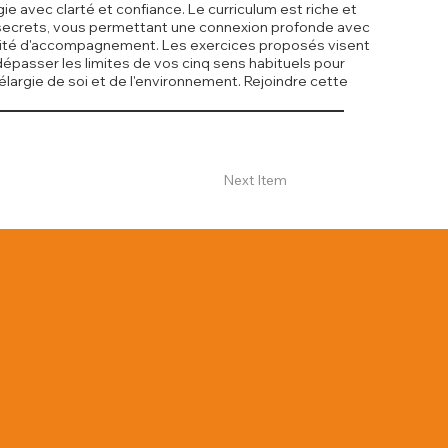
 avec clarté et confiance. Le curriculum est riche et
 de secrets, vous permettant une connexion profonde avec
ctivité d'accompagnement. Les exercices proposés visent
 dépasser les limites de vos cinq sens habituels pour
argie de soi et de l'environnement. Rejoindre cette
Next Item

----

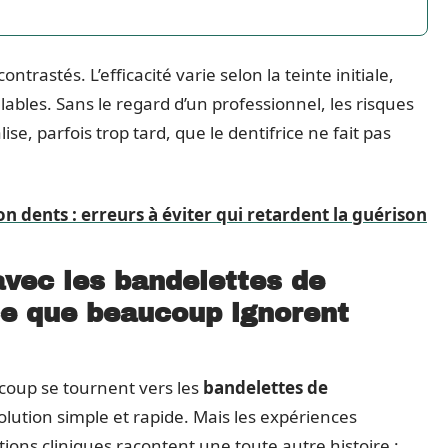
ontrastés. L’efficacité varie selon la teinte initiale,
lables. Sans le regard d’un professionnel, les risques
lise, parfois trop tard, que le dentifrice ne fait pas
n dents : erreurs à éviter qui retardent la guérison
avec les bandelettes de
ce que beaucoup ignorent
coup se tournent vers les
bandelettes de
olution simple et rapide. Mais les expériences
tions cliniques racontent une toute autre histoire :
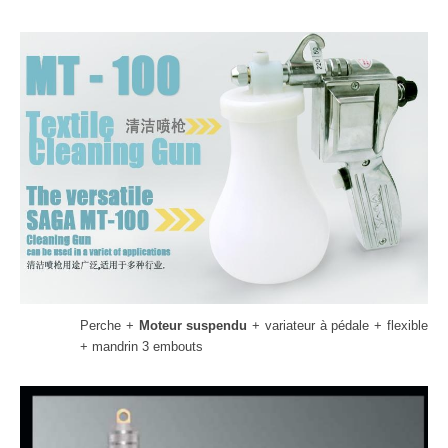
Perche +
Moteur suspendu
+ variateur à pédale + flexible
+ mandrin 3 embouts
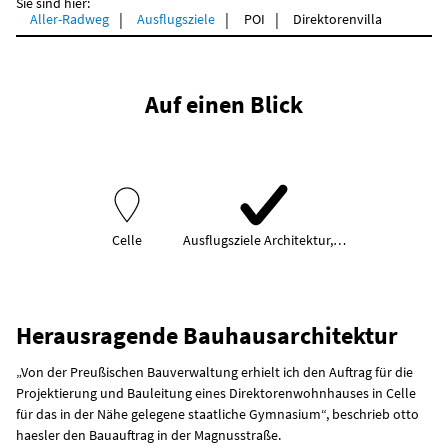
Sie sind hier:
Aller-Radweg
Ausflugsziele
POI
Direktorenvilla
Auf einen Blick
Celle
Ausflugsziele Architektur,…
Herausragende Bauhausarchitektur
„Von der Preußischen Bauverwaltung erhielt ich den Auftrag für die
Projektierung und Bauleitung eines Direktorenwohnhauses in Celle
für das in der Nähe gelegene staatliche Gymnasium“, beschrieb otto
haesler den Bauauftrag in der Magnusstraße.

----

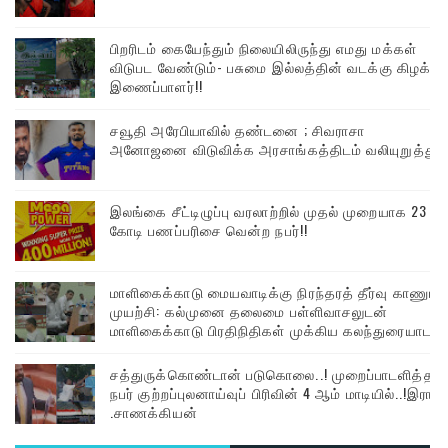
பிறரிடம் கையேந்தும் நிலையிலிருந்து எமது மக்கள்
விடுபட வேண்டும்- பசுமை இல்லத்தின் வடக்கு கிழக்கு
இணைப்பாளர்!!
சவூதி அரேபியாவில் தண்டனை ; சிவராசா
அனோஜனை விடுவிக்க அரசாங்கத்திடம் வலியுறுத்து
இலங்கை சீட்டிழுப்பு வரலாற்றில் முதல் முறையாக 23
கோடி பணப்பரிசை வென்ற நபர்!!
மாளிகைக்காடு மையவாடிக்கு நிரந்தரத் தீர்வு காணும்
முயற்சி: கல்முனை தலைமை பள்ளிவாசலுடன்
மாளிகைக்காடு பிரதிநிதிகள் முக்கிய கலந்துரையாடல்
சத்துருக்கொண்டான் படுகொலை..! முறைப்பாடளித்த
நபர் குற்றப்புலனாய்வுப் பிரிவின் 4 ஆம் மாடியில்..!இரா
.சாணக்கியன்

----

Beginning with the line above that contains "n dents : erreurs" and ending with the line that contains "haesler den Bauauftrag in der Magnusstraße.", quote each line exactly, keeping out the pictures.

n dents : erreurs à éviter qui retardent la guérison
avec les bandelettes de
ce que beaucoup ignorent
coup se tournent vers les
bandelettes de
olution simple et rapide. Mais les expériences
tions cliniques racontent une toute autre histoire :
Perche +
Moteur suspendu
+ variateur à pédale + flexible
+ mandrin 3 embouts
Sie sind hier:
Aller-Radweg
Ausflugsziele
POI
Direktorenvilla
Auf einen Blick
Celle
Ausflugsziele Architektur,…
Herausragende Bauhausarchitektur
„Von der Preußischen Bauverwaltung erhielt ich den Auftrag für die
Projektierung und Bauleitung eines Direktorenwohnhauses in Celle
für das in der Nähe gelegene staatliche Gymnasium“, beschrieb otto
haesler den Bauauftrag in der Magnusstraße.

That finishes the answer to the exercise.